Data to process ->
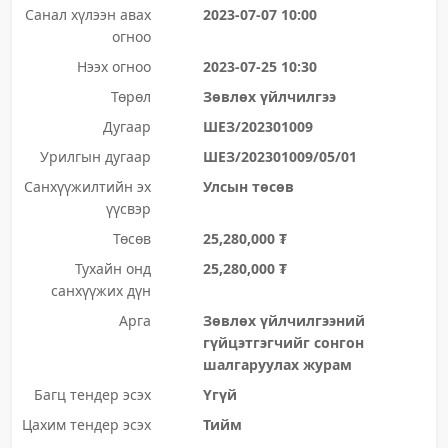
Санал хүлээн авах
2023-07-07 10:00
огноо
Нээх огноо
2023-07-25 10:30
Төрөл
Зөвлөх үйлчилгээ
Дугаар
ШЕЗ/202301009
Урилгын дугаар
ШЕЗ/202301009/05/01
Санхүүжилтийн эх
Улсын төсөв
үүсвэр
Төсөв
25,280,000 ₮
Тухайн онд
25,280,000 ₮
санхүүжих дүн
Арга
Зөвлөх үйлчилгээний
гүйцэтгэгчийг сонгон
шалгаруулах журам
Багц тендер эсэх
Үгүй
Цахим тендер эсэх
Тийм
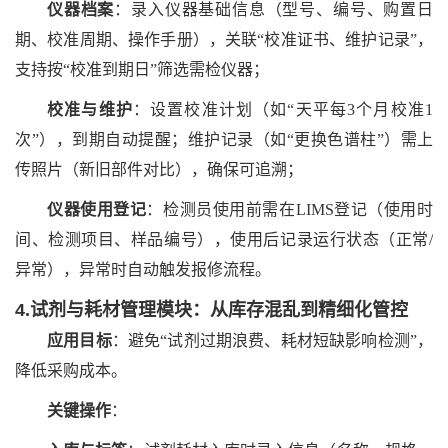
仪器档案
：录入仪器基础信息（型号、编号、购置日
期、校准周期、操作手册），关联
“校准证书、维护记录”，
支持按“校准到期日”筛选需检仪器；
校准与维护
：设置校准计划（如
“天平每3个月校准1
次”），到期自动提醒；维护记录（如“更换色谱柱”）需上
传照片（新旧部件对比），确保可追溯；
仪器使用登记
：检测员使用前需在
LIMS登记（使用时
间、检测项目、样品编号），使用后记录运行状态（正常/
异常），异常时自动触发报修流程。
4.试剂与耗材管理模块：从库存混乱到精细化管控
应用目标
：避免
“试剂过期浪费、耗材短缺影响检测”，
降低采购成本。
关键操作
：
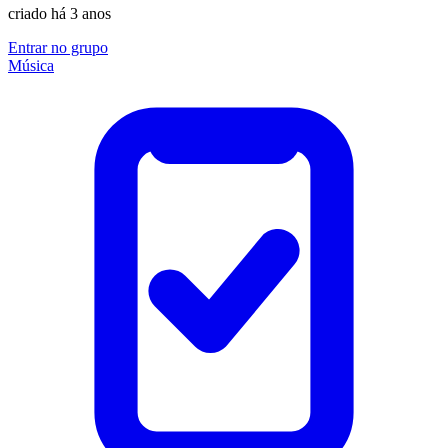
criado há 3 anos
Entrar no grupo
Música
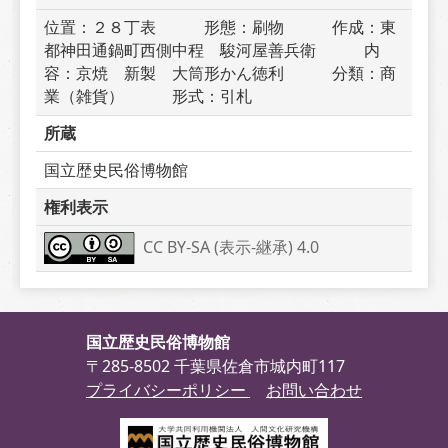
位置：２８丁表　　　形態：刷物　　　作成：東
都神田通鍋町西側中程　駿河屋善兵衛　　　内
容：京焼　新製　大筒形かん徳利　　　分類：商
業（雑貨）　　　形式：引札
所蔵
国立歴史民俗博物館
権利表示
CC BY-SA (表示-継承) 4.0
国立歴史民俗博物館
〒285-8502 千葉県佐倉市城内町117
プライバシーポリシー
お問い合わせ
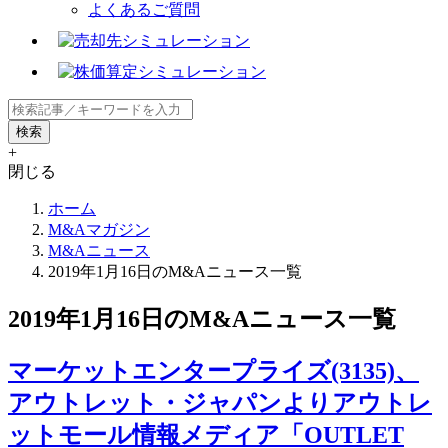
よくあるご質問
+
閉じる
ホーム
M&Aマガジン
M&Aニュース
2019年1月16日のM&Aニュース一覧
2019年1月16日のM&Aニュース一覧
マーケットエンタープライズ(3135)、
アウトレット・ジャパンよりアウトレ
ットモール情報メディア「OUTLET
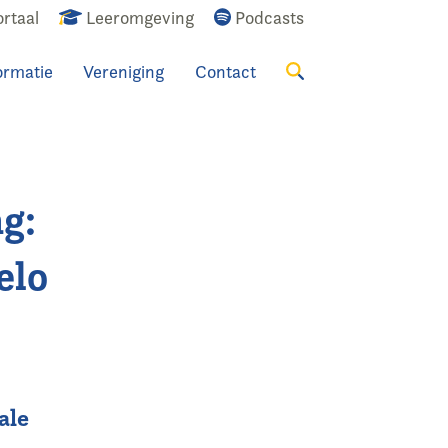
rtaal
Leeromgeving
Podcasts
ormatie
Vereniging
Contact
Zoeken
g:
elo
ale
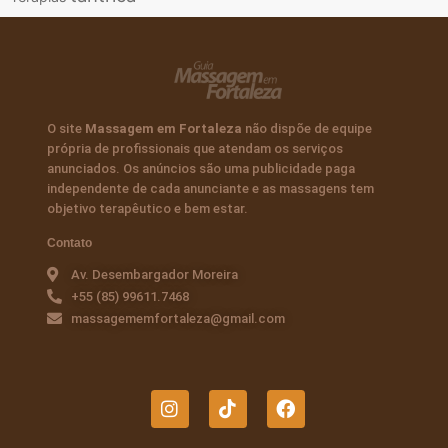
O site
Massagem em Fortaleza
não dispõe de equipe
própria de profissionais que atendam os serviços
anunciados. Os anúncios são uma publicidade paga
independente de cada anunciante e as massagens tem
objetivo terapêutico e bem estar.
Contato
Av. Desembargador Moreira
+55 (85) 99611.7468
massagememfortaleza@gmail.com
I
T
F
n
i
a
s
k
c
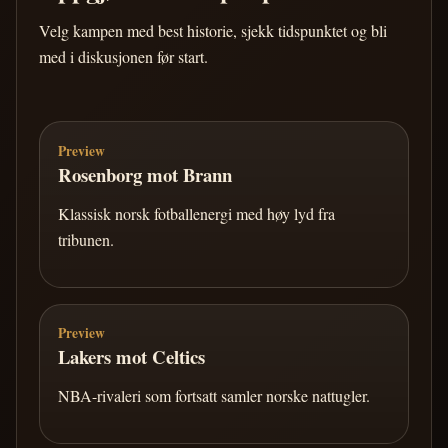
Velg kampen med best historie, sjekk tidspunktet og bli
med i diskusjonen før start.
Preview
Rosenborg mot Brann
Klassisk norsk fotballenergi med høy lyd fra
tribunen.
Preview
Lakers mot Celtics
NBA-rivaleri som fortsatt samler norske nattugler.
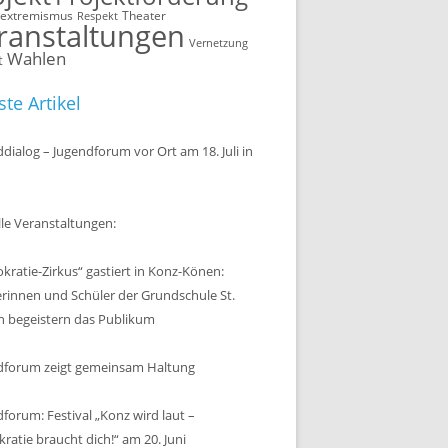
sextremismus
Theater
Respekt
ranstaltungen
Vernetzung
Wahlen
t
te Artikel
dialog – Jugendforum vor Ort am 18. Juli in
le Veranstaltungen:
ratie-Zirkus“ gastiert in Konz-Könen:
erinnen und Schüler der Grundschule St.
n begeistern das Publikum
dforum zeigt gemeinsam Haltung
forum: Festival „Konz wird laut –
atie braucht dich!“ am 20. Juni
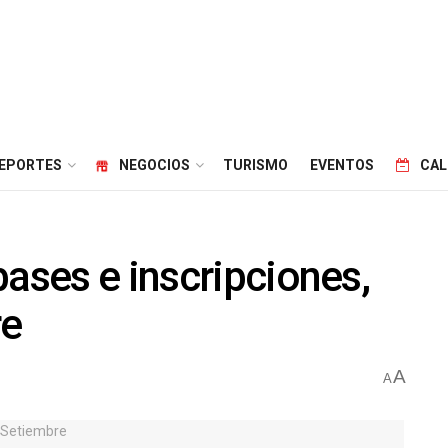
EPORTES
NEGOCIOS
TURISMO
EVENTOS
CAL
bases e inscripciones,
re
A
A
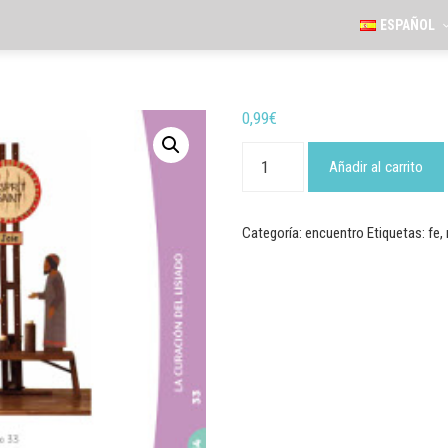
ESPAÑOL
0,99
€
"Vivid
como
Añadir al carrito
hijos
de
la
luz"
Categoría:
encuentro
Etiquetas:
fe
,
-
Encuentro
33
cantidad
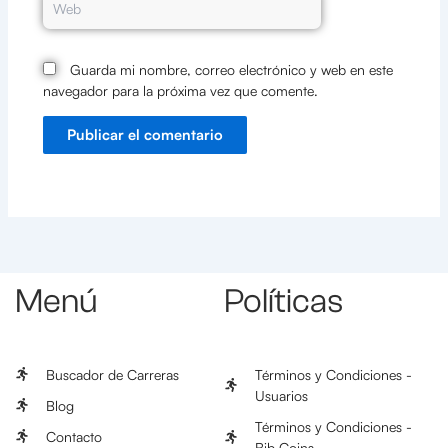
Guarda mi nombre, correo electrónico y web en este
navegador para la próxima vez que comente.
Menú
Políticas
Buscador de Carreras
Términos y Condiciones -
Usuarios
Blog
Términos y Condiciones -
Contacto
Bib Coins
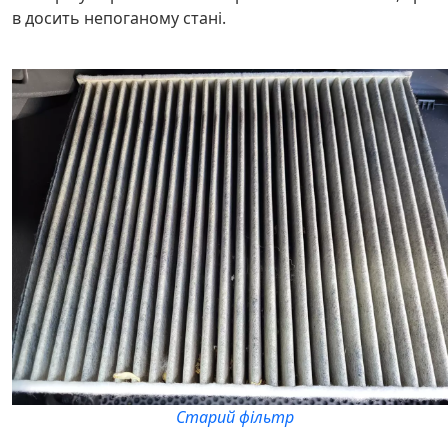
в досить непоганому стані.
Старий фільтр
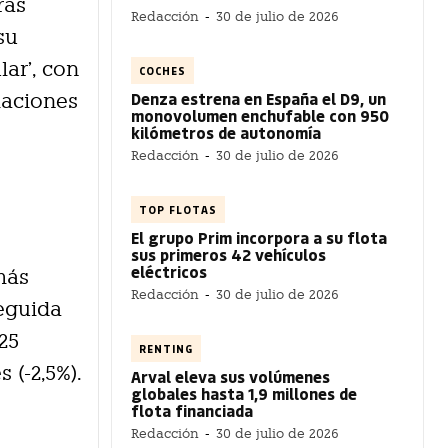
ras
Redacción
-
30 de julio de 2026
su
ar’, con
COCHES
Denza estrena en España el D9, un
iaciones
monovolumen enchufable con 950
kilómetros de autonomía
Redacción
-
30 de julio de 2026
TOP FLOTAS
El grupo Prim incorpora a su flota
sus primeros 42 vehículos
eléctricos
más
Redacción
-
30 de julio de 2026
eguida
25
RENTING
 (-2,5%).
Arval eleva sus volúmenes
globales hasta 1,9 millones de
flota financiada
Redacción
-
30 de julio de 2026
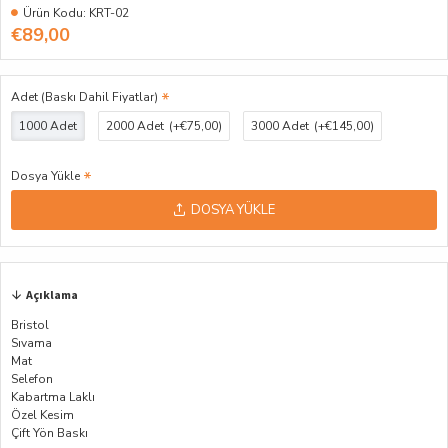
Ürün Kodu:
KRT-02
€89,00
Adet (Baskı Dahil Fiyatlar)
1000 Adet
2000 Adet
(+€75,00)
3000 Adet
(+€145,00)
Dosya Yükle
DOSYA YÜKLE
Açıklama
Bristol
Sıvama
Mat
Selefon
Kabartma Laklı
Özel Kesim
Çift Yön Baskı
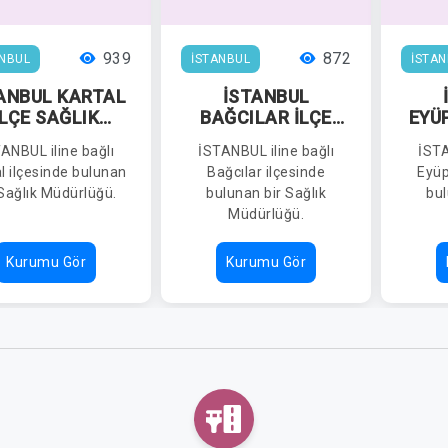
939
872
ANBUL
İSTANBUL
İSTAN
ANBUL KARTAL
İSTANBUL
İLÇE SAĞLIK
BAĞCILAR İLÇE
EYÜ
MÜDÜRLÜĞÜ
SAĞLIK
ANBUL iline bağlı
İSTANBUL iline bağlı
İSTA
MÜDÜRLÜĞÜ
M
l ilçesinde bulunan
Bağcılar ilçesinde
Eyüp
 Sağlık Müdürlüğü.
bulunan bir Sağlık
bul
Müdürlüğü.
Kurumu Gör
Kurumu Gör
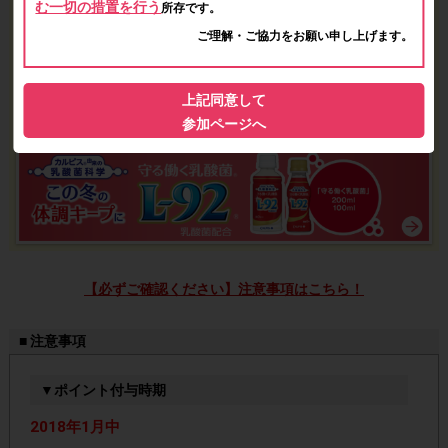
む一切の措置を行う
所存です。
ご理解・ご協力をお願い申し上げます。
上記同意して
参加ページへ
【必ずご確認ください】注意事項はこちら！
■ 注意事項
▼ポイント付与時期
2018年1月中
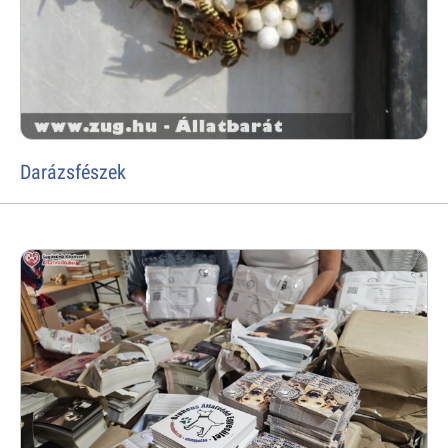
Darázsfészek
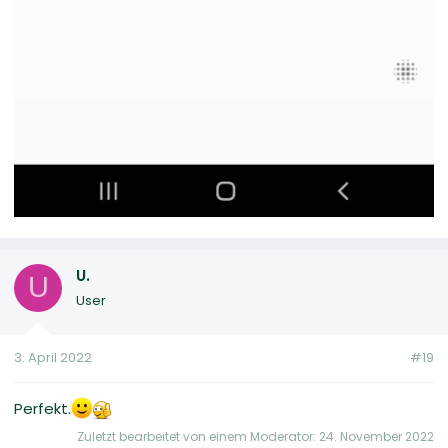
U.
U
User
3. April 2022
#19
Perfekt.
Zuletzt bearbeitet von einem Moderator:
24. November 2022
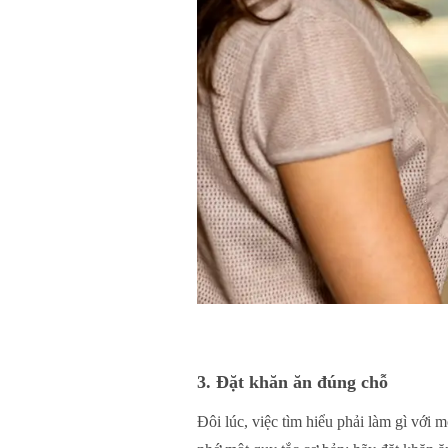
3. Đặt khăn ăn đúng chỗ
Đôi lúc, việc tìm hiểu phải làm gì với 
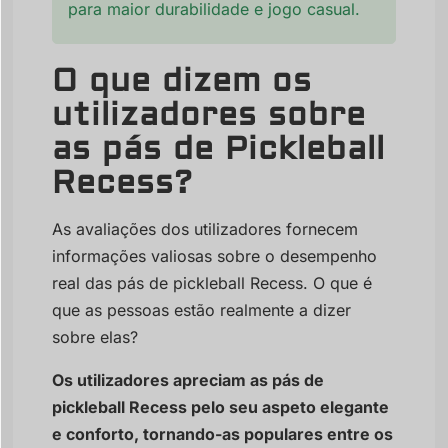
para maior durabilidade e jogo casual.
O que dizem os
utilizadores sobre
as pás de Pickleball
Recess?
As avaliações dos utilizadores fornecem
informações valiosas sobre o desempenho
real das pás de pickleball Recess. O que é
que as pessoas estão realmente a dizer
sobre elas?
Os utilizadores apreciam as pás de
pickleball Recess pelo seu aspeto elegante
e conforto, tornando-as populares entre os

Task goal -> The data above must be given again in full and unaltered, minus its images.

Result for this exercise ->
Санал хүлээн авах
2023-07-07 10:00
огноо
Нээх огноо
2023-07-25 10:30
Төрөл
Зөвлөх үйлчилгээ
Дугаар
ШЕЗ/202301009
Урилгын дугаар
ШЕЗ/202301009/05/01
Санхүүжилтийн эх
Улсын төсөв
үүсвэр
Төсөв
25,280,000 ₮
Тухайн онд
25,280,000 ₮
санхүүжих дүн
Арга
Зөвлөх үйлчилгээний
гүйцэтгэгчийг сонгон
шалгаруулах журам
Багц тендер эсэх
Үгүй
Цахим тендер эсэх
Тийм
仪器档案
：录入仪器基础信息（型号、编号、购置日
期、校准周期、操作手册），关联
“校准证书、维护记录”，
支持按“校准到期日”筛选需检仪器；
校准与维护
：设置校准计划（如
“天平每3个月校准1
次”），到期自动提醒；维护记录（如“更换色谱柱”）需上
传照片（新旧部件对比），确保可追溯；
仪器使用登记
：检测员使用前需在
LIMS登记（使用时
间、检测项目、样品编号），使用后记录运行状态（正常/
异常），异常时自动触发报修流程。
4.试剂与耗材管理模块：从库存混乱到精细化管控
应用目标
：避免
“试剂过期浪费、耗材短缺影响检测”，
降低采购成本。
关键操作
：
criado há 3 anos
Entrar no grupo
Música
位置：２８丁表　　　形態：刷物　　　作成：東
都神田通鍋町西側中程　駿河屋善兵衛　　　内
容：京焼　新製　大筒形かん徳利　　　分類：商
業（雑貨）　　　形式：引札
所蔵
国立歴史民俗博物館
権利表示
CC BY-SA (表示-継承) 4.0
国立歴史民俗博物館
〒285-8502 千葉県佐倉市城内町117
プライバシーポリシー
お問い合わせ
よくあるご質問
+
閉じる
ホーム
M&Aマガジン
M&Aニュース
2019年1月16日のM&Aニュース一覧
2019年1月16日のM&Aニュース一覧
マーケットエンタープライズ(3135)、
アウトレット・ジャパンよりアウトレ
ットモール情報メディア「OUTLET
rtaal
Leeromgeving
Podcasts
ormatie
Vereniging
Contact
Zoeken
g:
elo
ale
O site
Massagem em Fortaleza
não dispõe de equipe
própria de profissionais que atendam os serviços
anunciados. Os anúncios são uma publicidade paga
independente de cada anunciante e as massagens tem
objetivo terapêutico e bem estar.
Contato
Av. Desembargador Moreira
+55 (85) 99611.7468
massagememfortaleza@gmail.com
I
T
F
n
i
a
s
k
c
Velg kampen med best historie, sjekk tidspunktet og bli
med i diskusjonen før start.
Preview
Rosenborg mot Brann
Klassisk norsk fotballenergi med høy lyd fra
tribunen.
Preview
Lakers mot Celtics
NBA-rivaleri som fortsatt samler norske nattugler.
sextremismus
Theater
Respekt
ranstaltungen
Vernetzung
Wahlen
t
te Artikel
dialog – Jugendforum vor Ort am 18. Juli in
le Veranstaltungen:
ratie-Zirkus“ gastiert in Konz-Könen:
erinnen und Schüler der Grundschule St.
n begeistern das Publikum
dforum zeigt gemeinsam Haltung
forum: Festival „Konz wird laut –
atie braucht dich!“ am 20. Juni
EPORTES
NEGOCIOS
TURISMO
EVENTOS
CAL
bases e inscripciones,
re
A
A
ESPAÑOL
0,99
€
"Vivid
como
Añadir al carrito
hijos
de
la
luz"
Categoría:
encuentro
Etiquetas:
fe
,
-
Encuentro
33
cantidad
Guarda mi nombre, correo electrónico y web en este
navegador para la próxima vez que comente.
Menú
Políticas
Buscador de Carreras
Términos y Condiciones -
Usuarios
Blog
Términos y Condiciones -
Contacto
Bib Coins
в досить непоганому стані.
Старий фільтр
ras
Redacción
-
30 de julio de 2026
su
ar’, con
COCHES
Denza estrena en España el D9, un
iaciones
monovolumen enchufable con 950
kilómetros de autonomía
Redacción
-
30 de julio de 2026
TOP FLOTAS
El grupo Prim incorpora a su flota
sus primeros 42 vehículos
eléctricos
más
Redacción
-
30 de julio de 2026
eguida
25
RENTING
 (-2,5%).
Arval eleva sus volúmenes
globales hasta 1,9 millones de
flota financiada
Redacción
-
30 de julio de 2026
Ürün Kodu:
KRT-02
€89,00
Adet (Baskı Dahil Fiyatlar)
1000 Adet
2000 Adet
(+€75,00)
3000 Adet
(+€145,00)
Dosya Yükle
DOSYA YÜKLE
Açıklama
Bristol
Sıvama
Mat
Selefon
Kabartma Laklı
Özel Kesim
Çift Yön Baskı
939
872
ANBUL
İSTANBUL
İSTAN
ANBUL KARTAL
İSTANBUL
İLÇE SAĞLIK
BAĞCILAR İLÇE
EYÜ
MÜDÜRLÜĞÜ
SAĞLIK
ANBUL iline bağlı
İSTANBUL iline bağlı
İSTA
MÜDÜRLÜĞÜ
M
l ilçesinde bulunan
Bağcılar ilçesinde
Eyüp
 Sağlık Müdürlüğü.
bulunan bir Sağlık
bul
Müdürlüğü.
Kurumu Gör
Kurumu Gör
む一切の措置を行う
所存です。
ご理解・ご協力をお願い申し上げます。
上記同意して
参加ページへ
【必ずご確認ください】注意事項はこちら！
■ 注意事項
▼ポイント付与時期
2018年1月中
Darázsfészek
U.
U
User
3. April 2022
#19
Perfekt.
Zuletzt bearbeitet von einem Moderator:
24. November 2022
3. Đặt khăn ăn đúng chỗ
Đôi lúc, việc tìm hiểu phải làm gì với 
para maior durabilidade e jogo casual.
O que dizem os
utilizadores sobre
as pás de Pickleball
Recess?
As avaliações dos utilizadores fornecem
informações valiosas sobre o desempenho
real das pás de pickleball Recess. O que é
que as pessoas estão realmente a dizer
sobre elas?
Os utilizadores apreciam as pás de
pickleball Recess pelo seu aspeto elegante
e conforto, tornando-as populares entre os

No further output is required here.